No theoretical proof, just empirical observation. Here’s an illustration with the toy problem above, as I increase the dimensionality. I don’t think it is just a numerical precision issue, since the discrepancies are >1e-6 as you can see below.

dim=1,  torch.max(torch.abs(gradient1 - gradient2)) = 1.49011611938e-08
dim=10,  torch.max(torch.abs(gradient1 - gradient2)) = 1.49011611938e-08
dim=50,  torch.max(torch.abs(gradient1 - gradient2)) = 4.76837158203e-07
dim=100,  torch.max(torch.abs(gradient1 - gradient2)) = 9.53674316406e-07
dim=200,  torch.max(torch.abs(gradient1 - gradient2)) = 1.90734863281e-06
dim=500,  torch.max(torch.abs(gradient1 - gradient2)) = 3.81469726562e-06
dim=1000,  torch.max(torch.abs(gradient1 - gradient2)) = 1.90734863281e-06

Unfortunately it does matter significantly. In my experiments on real datasets, the accuracies are off by 1-2% after just a few thousand rounds of training.

well you are taking the max… of course higher numel will have higher max error. I double mean will make too much a difference.

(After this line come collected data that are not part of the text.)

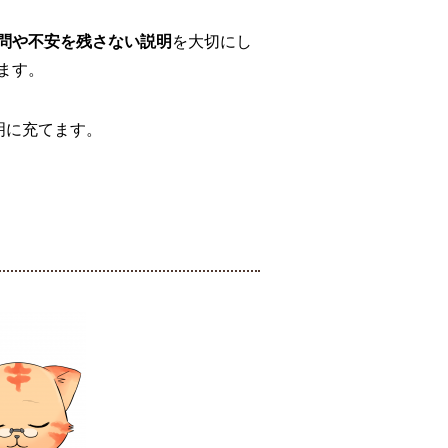
問や不安を残さない説明
を大切にし
ます。
明に充てます。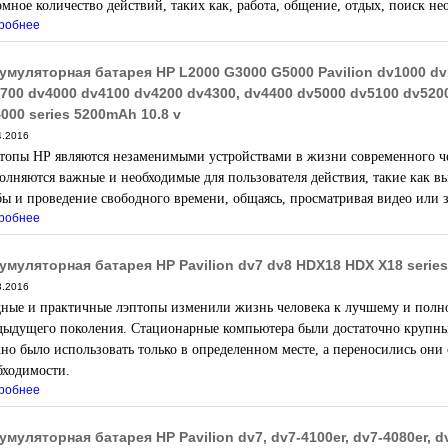
омное количество действий, таких как, работа, общение, отдых, поиск 
робнее
умуляторная батарея HP L2000 G3000 G5000 Pavilion dv1000 dv
700 dv4000 dv4100 dv4200 dv4300, dv4400 dv5000 dv5100 dv520
000 series 5200mAh 10.8 v
4.2016
топы HP
являются незаменимыми устройствами в жизни современного ч
олняются важные и необходимые для пользователя действия, такие как 
бы и проведение свободного времени, общаясь, просматривая видео или
робнее
умуляторная батарея HP Pavilion dv7 dv8 HDX18 HDX X18 series
3.2016
ные и практичные лэптопы изменили жизнь человека к лучшему и полно
дыдущего поколения. Стационарные компьютера были достаточно крупными
но было использовать только в определенном месте, а переносились они 
бходимости.
робнее
умуляторная батарея HP Pavilion dv7, dv7-4100er, dv7-4080er, dv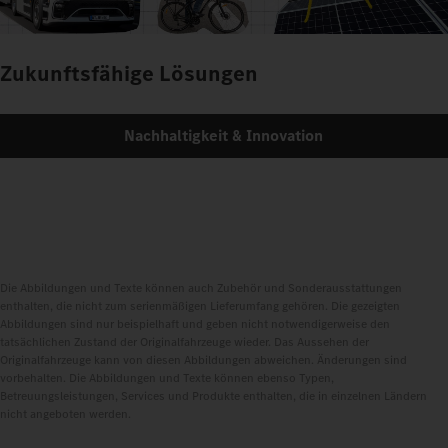
Zukunftsfähige Lösungen
Nachhaltigkeit & Innovation
Die Abbildungen und Texte können auch Zubehör und Sonderausstattungen
enthalten, die nicht zum serienmäßigen Lieferumfang gehören. Die gezeigten
Abbildungen sind nur beispielhaft und geben nicht notwendigerweise den
tatsächlichen Zustand der Originalfahrzeuge wieder. Das Aussehen der
Originalfahrzeuge kann von diesen Abbildungen abweichen. Änderungen sind
vorbehalten. Die Abbildungen und Texte können ebenso Typen,
Betreuungsleistungen, Services und Produkte enthalten, die in einzelnen Ländern
nicht angeboten werden.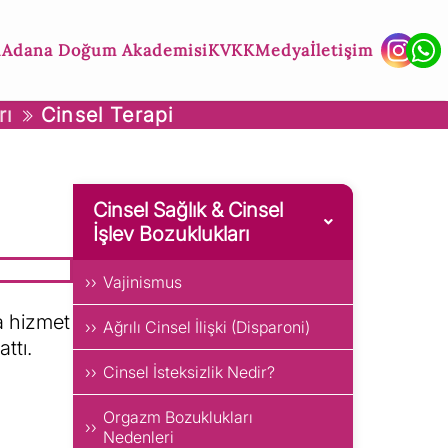
ı
Adana Doğum Akademisi
KVKK
Medya
İletişim
rı
Cinsel Terapi
Cinsel Sağlık & Cinsel
İşlev Bozuklukları
Vajinismus
na hizmet
Ağrılı Cinsel İlişki (Disparoni)
ttı.
Cinsel İsteksizlik Nedir?
Orgazm Bozuklukları
Nedenleri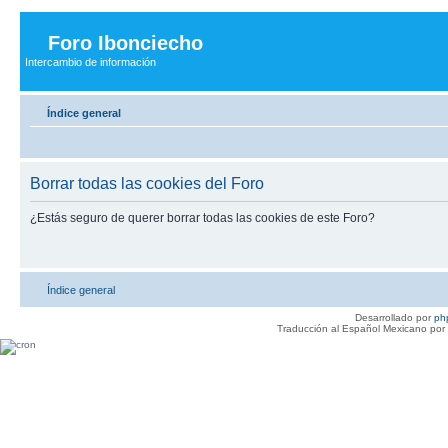
Foro Ibonciecho
Intercambio de información
Índice general
Borrar todas las cookies del Foro
¿Estás seguro de querer borrar todas las cookies de este Foro?
Índice general
Desarrollado por
ph
Traducción al Español Mexicano por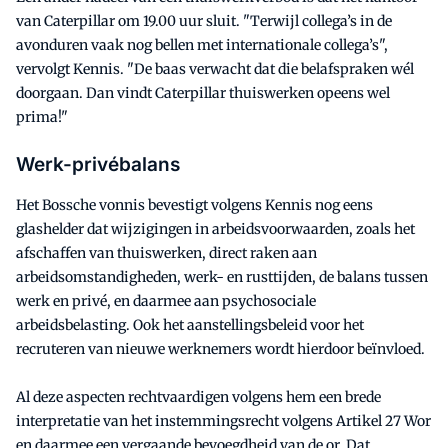
van Caterpillar om 19.00 uur sluit. "Terwijl collega’s in de
avonduren vaak nog bellen met internationale collega’s",
vervolgt Kennis. "De baas verwacht dat die belafspraken wél
doorgaan. Dan vindt Caterpillar thuiswerken opeens wel
prima!"
Werk-privébalans
Het Bossche vonnis bevestigt volgens Kennis nog eens
glashelder dat wijzigingen in arbeidsvoorwaarden, zoals het
afschaffen van thuiswerken, direct raken aan
arbeidsomstandigheden, werk- en rusttijden, de balans tussen
werk en privé, en daarmee aan psychosociale
arbeidsbelasting. Ook het aanstellingsbeleid voor het
recruteren van nieuwe werknemers wordt hierdoor beïnvloed.
Al deze aspecten rechtvaardigen volgens hem een brede
interpretatie van het instemmingsrecht volgens Artikel 27 Wor
en daarmee een vergaande bevoegdheid van de or. Dat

Is one approach consistently better than the other? If so, which one?

You are right that the mean (as well as the median of nonzero elements) in the gradient diff remains small (=O(1e-8)), independent of the dimensionality. Unfortunately, roughly 30-40% of the elements in the gradient vector are different in the two approaches, so a lot of parameters start getting slightly different updates as training progresses.

In my case, the cached version gets consistently worse accuracies than the non-cached version (67.5% vs 69% on my dev set).

I did some more digging of the toy example at dimensionality=1.
As in the toy example, I took Loss = wx + (wx)^2.
So the gradient, dL/dw = x + 2wx^2

I set:
w = 0.8032760620117188
x = 0.17483338713645935

With caching, I get gradient = 0.2239404171705246 from pytorch
Without caching, I get gradient = 0.2239404022693634 from pytorch
And if I compute the gradient myself in the python interpreter, I get gradient = 0.22394040524488334

So all of them are different, and within 1e-8 of each other.
If this is indeed to do with numerical precision issues, these issues cascade as training goes by.
As I mentioned earlier, the discrepancy can be 1e-6 for some elements in the gradient, which take the corresponding parameter along a significantly different optimization path.

I am not sure what the way ahead is at this point. I would sure love to use caching but the loss in accuracy is quite significant.

@SimonW @grahul

We are facing the same issue. Any solutions for this one?

No I couldn’t find one. I ultimately disabled caching intermediate outputs since the lower accuracy of the cached version was not acceptable to me. In my case the computation overhead of the non-cached version was not too significant since my bottlenecks were elsewhere.